In recent years (after about 2006), a machine learning technique called “Deep Learning”, based on multilayer neural networks, has driven ground-breaking empirical successes in many Artificial Intelligence (AI) applications: important examples are image categorization, face identification, speech recognition, language processing, and game-playing. It has become a principal tool in machine learning, outperforming “classical techniques” one after another. Many areas of research in Deep Learning are nonetheless still in their infancy, often relying more or less entirely based on ad-hoc experiments. A sound theoretical foundation for understanding the effectiveness of these techniques is desirable, in particular because it would probably lead to substantial performance gains. Establishing such a foundation will necessarily come from studying successful empirical applications from a mathematical point of view. Collaboration between engineers and mathematicians would therefore be a natural and powerful alliance, driving an interplay between research in Deep Learning from the foundational, deductive, mathematical viewpoint and the engineering viewpoint emphasizing application performance. 
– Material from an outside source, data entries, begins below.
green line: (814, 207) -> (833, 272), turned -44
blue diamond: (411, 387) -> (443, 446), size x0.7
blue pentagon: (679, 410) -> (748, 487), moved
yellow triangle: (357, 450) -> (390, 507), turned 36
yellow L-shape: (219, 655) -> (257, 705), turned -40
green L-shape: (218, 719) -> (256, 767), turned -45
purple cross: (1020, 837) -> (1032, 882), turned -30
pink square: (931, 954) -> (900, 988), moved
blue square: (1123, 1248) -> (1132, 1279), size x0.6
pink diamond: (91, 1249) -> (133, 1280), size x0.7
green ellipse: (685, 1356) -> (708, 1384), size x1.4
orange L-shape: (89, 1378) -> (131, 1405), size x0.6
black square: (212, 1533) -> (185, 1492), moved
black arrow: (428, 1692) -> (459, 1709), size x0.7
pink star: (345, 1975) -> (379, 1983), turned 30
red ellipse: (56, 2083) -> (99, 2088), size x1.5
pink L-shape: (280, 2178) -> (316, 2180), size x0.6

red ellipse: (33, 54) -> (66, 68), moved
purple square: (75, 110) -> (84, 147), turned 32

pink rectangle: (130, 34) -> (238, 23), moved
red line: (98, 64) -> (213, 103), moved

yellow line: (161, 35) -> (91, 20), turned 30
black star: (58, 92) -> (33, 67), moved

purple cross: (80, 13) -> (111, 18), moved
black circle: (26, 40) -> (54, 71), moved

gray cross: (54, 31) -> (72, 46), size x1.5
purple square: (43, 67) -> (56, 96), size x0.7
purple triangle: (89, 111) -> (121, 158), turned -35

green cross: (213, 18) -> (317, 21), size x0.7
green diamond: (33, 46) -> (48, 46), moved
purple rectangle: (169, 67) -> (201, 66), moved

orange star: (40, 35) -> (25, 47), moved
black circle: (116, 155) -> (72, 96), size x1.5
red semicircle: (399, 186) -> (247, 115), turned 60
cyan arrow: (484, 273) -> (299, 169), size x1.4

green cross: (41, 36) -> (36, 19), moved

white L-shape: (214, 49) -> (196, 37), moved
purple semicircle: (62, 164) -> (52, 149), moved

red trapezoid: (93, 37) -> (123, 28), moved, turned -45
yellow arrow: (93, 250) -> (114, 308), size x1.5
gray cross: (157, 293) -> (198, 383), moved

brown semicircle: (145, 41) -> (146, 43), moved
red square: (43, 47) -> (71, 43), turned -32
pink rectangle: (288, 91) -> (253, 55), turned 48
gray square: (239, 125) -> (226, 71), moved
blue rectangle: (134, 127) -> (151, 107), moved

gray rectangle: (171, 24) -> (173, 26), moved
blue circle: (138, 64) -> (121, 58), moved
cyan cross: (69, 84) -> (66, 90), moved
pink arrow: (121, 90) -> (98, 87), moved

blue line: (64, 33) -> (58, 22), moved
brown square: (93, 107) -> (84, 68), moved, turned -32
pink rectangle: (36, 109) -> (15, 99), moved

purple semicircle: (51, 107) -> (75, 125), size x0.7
Classical machine learning (before 2006) used hand-crafted features, so-called “data representation”. These features are hard to build, being based on comprehensive domain knowledge. Deep Learning ultimately aims to build features automatically in a hierarchical way, providing hierarchical data representations. This is a huge step forward for data-driven representation, though the interpretation and the understanding of these automatically generated hierarchical features is still unclear.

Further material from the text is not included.